■ **Task item**: Produce an exact copy of the first line of the data below and each line after it, please, up to and including the one with "κοινοποιήθηκε και στην Εισαγγελία Πρωτοδικών".
[[ Dataset extract open ]]
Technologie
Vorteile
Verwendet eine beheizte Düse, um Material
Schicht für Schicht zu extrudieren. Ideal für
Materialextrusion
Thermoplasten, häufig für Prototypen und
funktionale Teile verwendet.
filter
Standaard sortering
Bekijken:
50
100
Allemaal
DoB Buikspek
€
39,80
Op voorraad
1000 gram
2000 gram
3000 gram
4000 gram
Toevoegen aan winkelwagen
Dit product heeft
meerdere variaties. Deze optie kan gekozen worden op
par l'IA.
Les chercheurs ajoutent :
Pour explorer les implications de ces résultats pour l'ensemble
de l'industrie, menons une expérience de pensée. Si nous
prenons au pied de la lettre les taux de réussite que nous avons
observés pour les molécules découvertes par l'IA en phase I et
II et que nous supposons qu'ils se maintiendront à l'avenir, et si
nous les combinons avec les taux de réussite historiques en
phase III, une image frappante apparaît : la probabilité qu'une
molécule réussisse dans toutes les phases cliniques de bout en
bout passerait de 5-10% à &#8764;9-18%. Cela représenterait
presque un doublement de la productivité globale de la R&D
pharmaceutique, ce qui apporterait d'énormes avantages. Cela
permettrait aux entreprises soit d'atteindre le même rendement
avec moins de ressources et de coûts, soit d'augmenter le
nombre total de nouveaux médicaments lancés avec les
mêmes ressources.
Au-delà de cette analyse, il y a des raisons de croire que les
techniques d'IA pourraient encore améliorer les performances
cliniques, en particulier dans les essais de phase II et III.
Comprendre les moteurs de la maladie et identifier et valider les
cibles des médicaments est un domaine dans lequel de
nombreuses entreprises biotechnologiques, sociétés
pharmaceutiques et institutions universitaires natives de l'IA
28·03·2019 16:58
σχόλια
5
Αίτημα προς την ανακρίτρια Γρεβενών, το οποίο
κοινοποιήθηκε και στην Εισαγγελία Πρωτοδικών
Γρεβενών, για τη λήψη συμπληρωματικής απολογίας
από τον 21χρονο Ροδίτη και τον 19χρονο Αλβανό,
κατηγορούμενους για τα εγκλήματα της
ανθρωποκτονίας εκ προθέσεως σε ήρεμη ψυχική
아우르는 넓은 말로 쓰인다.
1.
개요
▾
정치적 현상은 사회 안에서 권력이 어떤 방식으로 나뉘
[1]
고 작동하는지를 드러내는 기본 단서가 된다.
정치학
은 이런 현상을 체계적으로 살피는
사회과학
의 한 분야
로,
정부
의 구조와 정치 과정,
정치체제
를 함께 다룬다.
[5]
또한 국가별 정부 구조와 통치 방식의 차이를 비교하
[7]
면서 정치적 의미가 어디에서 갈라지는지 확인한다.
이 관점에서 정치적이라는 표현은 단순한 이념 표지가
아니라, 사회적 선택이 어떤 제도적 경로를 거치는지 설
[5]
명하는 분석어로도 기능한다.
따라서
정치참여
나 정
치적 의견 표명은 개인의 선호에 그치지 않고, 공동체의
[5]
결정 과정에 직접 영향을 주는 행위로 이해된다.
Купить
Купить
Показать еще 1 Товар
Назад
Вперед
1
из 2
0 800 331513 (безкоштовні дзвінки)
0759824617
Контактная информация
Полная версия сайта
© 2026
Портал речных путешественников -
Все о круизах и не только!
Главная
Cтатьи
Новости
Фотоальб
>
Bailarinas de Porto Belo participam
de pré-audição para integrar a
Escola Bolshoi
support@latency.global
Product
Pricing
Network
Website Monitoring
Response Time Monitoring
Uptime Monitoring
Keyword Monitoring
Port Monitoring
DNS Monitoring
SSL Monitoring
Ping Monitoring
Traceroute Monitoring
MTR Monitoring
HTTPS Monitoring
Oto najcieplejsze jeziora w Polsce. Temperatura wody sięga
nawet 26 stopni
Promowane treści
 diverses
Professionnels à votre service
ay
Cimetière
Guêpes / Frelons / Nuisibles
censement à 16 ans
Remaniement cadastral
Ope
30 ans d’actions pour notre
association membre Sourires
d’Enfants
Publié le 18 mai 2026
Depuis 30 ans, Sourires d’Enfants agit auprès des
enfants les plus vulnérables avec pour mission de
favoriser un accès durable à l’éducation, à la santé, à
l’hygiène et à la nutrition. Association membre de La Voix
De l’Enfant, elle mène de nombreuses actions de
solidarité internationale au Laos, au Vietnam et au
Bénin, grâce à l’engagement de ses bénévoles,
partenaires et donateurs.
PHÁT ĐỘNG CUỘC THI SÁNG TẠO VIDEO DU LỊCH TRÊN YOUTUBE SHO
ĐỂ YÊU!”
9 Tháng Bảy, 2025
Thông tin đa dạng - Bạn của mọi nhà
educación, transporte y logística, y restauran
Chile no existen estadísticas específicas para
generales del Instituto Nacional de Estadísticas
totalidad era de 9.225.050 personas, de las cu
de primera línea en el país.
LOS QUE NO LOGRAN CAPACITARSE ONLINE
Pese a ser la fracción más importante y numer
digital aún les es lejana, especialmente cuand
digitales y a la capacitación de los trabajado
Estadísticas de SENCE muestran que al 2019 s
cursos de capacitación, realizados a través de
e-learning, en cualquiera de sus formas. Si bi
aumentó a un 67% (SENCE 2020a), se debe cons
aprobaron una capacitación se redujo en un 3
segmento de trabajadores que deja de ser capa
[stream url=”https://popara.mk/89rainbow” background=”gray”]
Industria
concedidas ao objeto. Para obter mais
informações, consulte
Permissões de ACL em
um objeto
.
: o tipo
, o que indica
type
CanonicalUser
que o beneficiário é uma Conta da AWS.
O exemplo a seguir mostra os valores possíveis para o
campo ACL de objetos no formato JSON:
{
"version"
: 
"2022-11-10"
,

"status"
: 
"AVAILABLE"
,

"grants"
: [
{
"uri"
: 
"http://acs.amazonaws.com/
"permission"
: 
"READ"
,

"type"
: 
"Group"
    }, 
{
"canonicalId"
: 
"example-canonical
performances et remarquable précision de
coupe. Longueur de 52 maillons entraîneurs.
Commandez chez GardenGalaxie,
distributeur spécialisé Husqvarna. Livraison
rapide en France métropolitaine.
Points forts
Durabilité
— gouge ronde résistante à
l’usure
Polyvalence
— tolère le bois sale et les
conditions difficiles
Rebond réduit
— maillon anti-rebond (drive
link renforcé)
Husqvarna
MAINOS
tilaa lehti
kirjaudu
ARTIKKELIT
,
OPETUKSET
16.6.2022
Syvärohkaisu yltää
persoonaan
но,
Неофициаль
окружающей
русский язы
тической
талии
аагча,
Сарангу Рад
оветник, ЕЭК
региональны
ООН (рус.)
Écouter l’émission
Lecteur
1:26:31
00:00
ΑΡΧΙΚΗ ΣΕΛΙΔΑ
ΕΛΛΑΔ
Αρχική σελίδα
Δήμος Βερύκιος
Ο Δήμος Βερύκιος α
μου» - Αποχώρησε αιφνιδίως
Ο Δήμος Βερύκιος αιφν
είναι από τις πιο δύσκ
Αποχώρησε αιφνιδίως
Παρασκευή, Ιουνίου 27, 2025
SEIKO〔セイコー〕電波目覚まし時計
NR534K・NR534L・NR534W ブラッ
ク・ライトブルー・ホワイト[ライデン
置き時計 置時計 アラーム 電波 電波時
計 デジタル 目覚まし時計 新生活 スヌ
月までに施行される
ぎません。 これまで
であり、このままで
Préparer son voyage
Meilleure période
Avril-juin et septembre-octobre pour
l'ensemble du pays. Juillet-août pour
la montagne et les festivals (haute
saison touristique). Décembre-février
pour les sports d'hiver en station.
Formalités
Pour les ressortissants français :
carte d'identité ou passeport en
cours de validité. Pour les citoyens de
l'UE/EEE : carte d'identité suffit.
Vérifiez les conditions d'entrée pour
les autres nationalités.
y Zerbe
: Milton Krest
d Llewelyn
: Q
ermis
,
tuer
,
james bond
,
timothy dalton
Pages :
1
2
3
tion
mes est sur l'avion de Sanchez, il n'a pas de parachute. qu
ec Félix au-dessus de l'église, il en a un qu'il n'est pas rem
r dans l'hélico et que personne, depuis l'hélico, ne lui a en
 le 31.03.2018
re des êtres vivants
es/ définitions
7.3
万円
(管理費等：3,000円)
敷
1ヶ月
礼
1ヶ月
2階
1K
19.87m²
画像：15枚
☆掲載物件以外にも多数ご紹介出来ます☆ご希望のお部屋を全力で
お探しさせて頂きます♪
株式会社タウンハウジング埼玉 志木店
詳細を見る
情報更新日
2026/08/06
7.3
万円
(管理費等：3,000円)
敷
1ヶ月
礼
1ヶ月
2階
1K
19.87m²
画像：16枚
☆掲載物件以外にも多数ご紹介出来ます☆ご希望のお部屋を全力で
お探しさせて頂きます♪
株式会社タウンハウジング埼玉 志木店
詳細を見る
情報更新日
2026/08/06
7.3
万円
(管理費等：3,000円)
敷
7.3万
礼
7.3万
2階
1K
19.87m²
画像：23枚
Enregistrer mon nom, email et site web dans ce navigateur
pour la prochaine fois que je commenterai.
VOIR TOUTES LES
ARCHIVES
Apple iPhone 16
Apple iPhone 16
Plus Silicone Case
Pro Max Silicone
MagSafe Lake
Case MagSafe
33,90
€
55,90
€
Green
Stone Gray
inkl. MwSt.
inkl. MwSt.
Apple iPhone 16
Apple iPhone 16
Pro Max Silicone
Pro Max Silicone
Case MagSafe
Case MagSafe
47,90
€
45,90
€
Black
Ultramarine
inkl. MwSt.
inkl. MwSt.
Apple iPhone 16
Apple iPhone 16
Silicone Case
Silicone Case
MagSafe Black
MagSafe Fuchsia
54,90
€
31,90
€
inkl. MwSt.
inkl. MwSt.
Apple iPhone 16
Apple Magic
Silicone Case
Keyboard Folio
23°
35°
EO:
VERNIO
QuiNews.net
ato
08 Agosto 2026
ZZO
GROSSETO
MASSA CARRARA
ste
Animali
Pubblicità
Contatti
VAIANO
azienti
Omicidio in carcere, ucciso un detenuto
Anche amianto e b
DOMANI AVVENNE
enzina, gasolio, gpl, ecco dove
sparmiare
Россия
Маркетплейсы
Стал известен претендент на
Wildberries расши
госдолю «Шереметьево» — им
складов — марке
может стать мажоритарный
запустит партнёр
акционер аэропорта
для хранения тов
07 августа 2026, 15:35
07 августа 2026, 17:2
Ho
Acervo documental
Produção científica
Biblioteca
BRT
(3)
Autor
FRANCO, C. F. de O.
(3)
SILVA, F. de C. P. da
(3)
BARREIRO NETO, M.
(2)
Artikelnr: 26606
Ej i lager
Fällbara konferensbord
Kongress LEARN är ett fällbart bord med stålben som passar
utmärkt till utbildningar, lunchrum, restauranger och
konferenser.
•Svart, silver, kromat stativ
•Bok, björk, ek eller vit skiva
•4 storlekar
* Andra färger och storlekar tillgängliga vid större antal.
[[ Dataset extract closed ]]
■ **Answer to the exercise**:
Technologie
Vorteile
Verwendet eine beheizte Düse, um Material
Schicht für Schicht zu extrudieren. Ideal für
Materialextrusion
Thermoplasten, häufig für Prototypen und
funktionale Teile verwendet.
filter
Standaard sortering
Bekijken:
50
100
Allemaal
DoB Buikspek
€
39,80
Op voorraad
1000 gram
2000 gram
3000 gram
4000 gram
Toevoegen aan winkelwagen
Dit product heeft
meerdere variaties. Deze optie kan gekozen worden op
par l'IA.
Les chercheurs ajoutent :
Pour explorer les implications de ces résultats pour l'ensemble
de l'industrie, menons une expérience de pensée. Si nous
prenons au pied de la lettre les taux de réussite que nous avons
observés pour les molécules découvertes par l'IA en phase I et
II et que nous supposons qu'ils se maintiendront à l'avenir, et si
nous les combinons avec les taux de réussite historiques en
phase III, une image frappante apparaît : la probabilité qu'une
molécule réussisse dans toutes les phases cliniques de bout en
bout passerait de 5-10% à &#8764;9-18%. Cela représenterait
presque un doublement de la productivité globale de la R&D
pharmaceutique, ce qui apporterait d'énormes avantages. Cela
permettrait aux entreprises soit d'atteindre le même rendement
avec moins de ressources et de coûts, soit d'augmenter le
nombre total de nouveaux médicaments lancés avec les
mêmes ressources.
Au-delà de cette analyse, il y a des raisons de croire que les
techniques d'IA pourraient encore améliorer les performances
cliniques, en particulier dans les essais de phase II et III.
Comprendre les moteurs de la maladie et identifier et valider les
cibles des médicaments est un domaine dans lequel de
nombreuses entreprises biotechnologiques, sociétés
pharmaceutiques et institutions universitaires natives de l'IA
28·03·2019 16:58
σχόλια
5
Αίτημα προς την ανακρίτρια Γρεβενών, το οποίο
κοινοποιήθηκε και στην Εισαγγελία Πρωτοδικών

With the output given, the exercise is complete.